Por Andrea Correa.

El 1 de diciembre, organizaciones civiles marcharon en Bogotá para recordar a sus muertos y exigir al estado que se haga presente en esta problemática  que parece importarles poco. Cientos de personas se enfrentan día a día no solo al diagnóstico positivo, sino también a la falta de medicamentos, la discriminación por parte del personal de las instituciones prestadoras de salud, en especial hacia las mujeres transgénero y personas que habitan en calle.

Con vendas rojas en los ojos, decenas de activistas marcharon en Bogotá.

Las organizaciones allí presentes durante la marcha expresaron su descontento.
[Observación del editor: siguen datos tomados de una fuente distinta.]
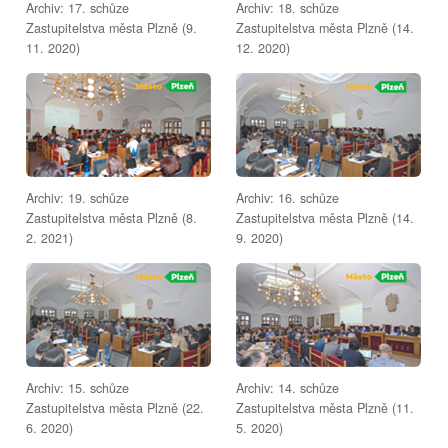
Archiv: 17. schůze
Archiv: 18. schůze
Zastupitelstva města Plzně (9.
Zastupitelstva města Plzně (14.
11. 2020)
12. 2020)
Archiv: 19. schůze
Archiv: 16. schůze
Zastupitelstva města Plzně (8.
Zastupitelstva města Plzně (14.
2. 2021)
9. 2020)
Archiv: 15. schůze
Archiv: 14. schůze
Zastupitelstva města Plzně (22.
Zastupitelstva města Plzně (11.
6. 2020)
5. 2020)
El representante de la Red Somos señaló que  el Programa de VIH  en Colombia debe fortalecerse mucho más y deben fortalecerse los servicios comunitarios como prestadores de salud comunitaria para aportar a una respuesta más efectiva.
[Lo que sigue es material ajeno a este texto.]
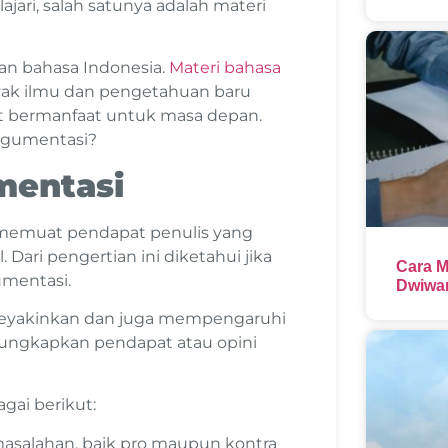
jari, salah satunya adalah materi
ran bahasa Indonesia.
Materi bahasa
nyak ilmu dan pengetahuan baru
at bermanfaat untuk masa depan.
argumentasi?
mentasi
 memuat pendapat penulis yang
 Dari pengertian ini diketahui jika
Cara M
umentasi.
Dwiwar
 meyakinkan dan juga mempengaruhi
gungkapkan pendapat atau opini
agai berikut:
masalahan, baik pro maupun kontra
En un comunicado que acompañó las actividades del 1 de diciembre, diversas organizaciones involucradas en la respuesta a la epidemia señalaron que “En Colombia no tenemos una respuesta efectiva del Estado para responder de manera adecuada a la epidemia del VIH y sida. La incapacidad del Ministerio de Salud para desarrollar políticas y programas de prevención y atención efectivos (queda) demostrada en el aumento de la prevalencia en grupos clave, el aumento de nuevos casos en mujeres y las barreras de acceso a la atención de las personas que viven con el virus”. El comunicado también hace mención a la ausencia de estrategias de promoción de la prueba de diagnóstico, lo que hace de la de posibilidad de acceso universal, una promesa inalcanzable.

La Red comunitaria trans también manifestó su reclamo frente a la desidia del Estado frente a la salud de su comunidad: “no tenemos derecho a nada por ser diversas y esto molesta al estado. (…) ni son hombres ni son mujeres”, señaló una activista mientras recordaba a todos los presentes que durante el año 2015, murieron 76 mujeres trans por falta de tratamiento antirretroviral y, número que crecerá en el 2016 según las organizaciones de sociedad civil.
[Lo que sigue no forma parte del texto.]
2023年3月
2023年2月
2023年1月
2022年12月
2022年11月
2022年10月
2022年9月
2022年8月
Melissa Muriel, de Coomeva, empresa prestadora de salud, también presente en las actividades del Día Mundial, aseguró que lo ideal para tratar el virus es descubrirlo a tiempo e instó a las personas a que se realicen la prueba con regularidad, y en el caso de las personas que viven en algún contexto de vulnerabilidad, recomendó que se realicen la prueba cada tres meses.

Las personas que participaron de las actividades marcharon con una venda roja en los ojos que hacía alusión al desinterés de las poblaciones que no forman parte de los grupos más afectados por la epidemia y que suelen desentenderse de la respuesta al sida.

La marcha también generó expectativas entre muchas personas que  aún sienten temor ante la infección, principalmente porque desconocen las vías de transmisión y el tratamiento y cuidado que deben recibir si tienen un diagnóstico positivo.

El problema de las barreras para el acceso a diagnóstico y medicamentos antirretrovirales no se resuelve con un Día Mundial. Las empresas prestadoras de salud (EPS) y el Ministerio de salud pública deben tener en cuenta que la epidemia continúa creciendo y que la falta de medicamentos antirretrovirales impide contenerla.

Las organizaciones de sociedad civil salieron a marchar en el Día Mundial, pero el accionar tendrá que ser sostenido en cuanto a la presión que deberán ejercer para garantizar que el Estado cumpla con sus compromisos de garantizar la salud y los derechos de todas las poblaciones afectadas.